Restate only the tail of the data below, starting at the line that contains "למען הילדים: כלים שימושיים" and including the last line, word for word.
_ _ _ _ _
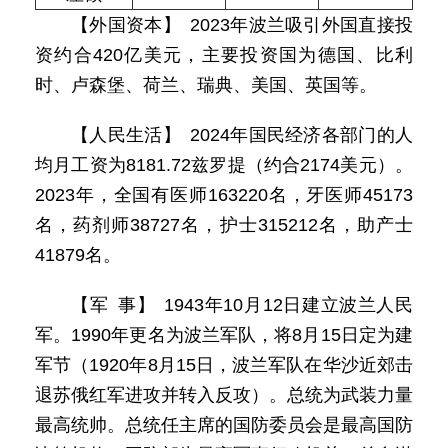
【外国资本】 2023年波兰吸引外国直接投
资约合420亿美元，主要投资国为德国、比利
时、卢森堡、荷兰、瑞典、美国、英国等。
【人民生活】 2024年国民经济各部门的人
均月工资为8181.72兹罗提（约合2174美元）。
2023年，全国有医师163220名，牙医师45173
名，药剂师38727名，护士315212名，助产士
41879名。
【军 事】 1943年10月12日建立波兰人民
军。1990年更名为波兰军队，将8月15日定为建
军节（1920年8月15日，波兰军队在华沙近郊击
退苏俄红军进攻并转入反攻）。总统为武装力量
最高统帅。总统任主席的国防委员会是最高国防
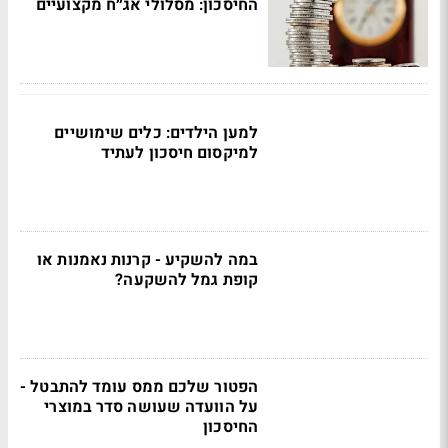
החיסכון: מסלולי אג״ח מקצועיים
למען הילדים: כלים שימושיים
למיקסום חיסכון לעתיד
במה להשקיע - קרנות נאמנות או
קופת גמל להשקעה?
הפטור שלכם ממס עומד להתבטל -
על הוועדה שעושה סדר במוצרי
החיסכון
_ _ _ _ _
Answer section:
למען הילדים: כלים שימושיים
למיקסום חיסכון לעתיד
במה להשקיע - קרנות נאמנות או
קופת גמל להשקעה?
הפטור שלכם ממס עומד להתבטל -
על הוועדה שעושה סדר במוצרי
החיסכון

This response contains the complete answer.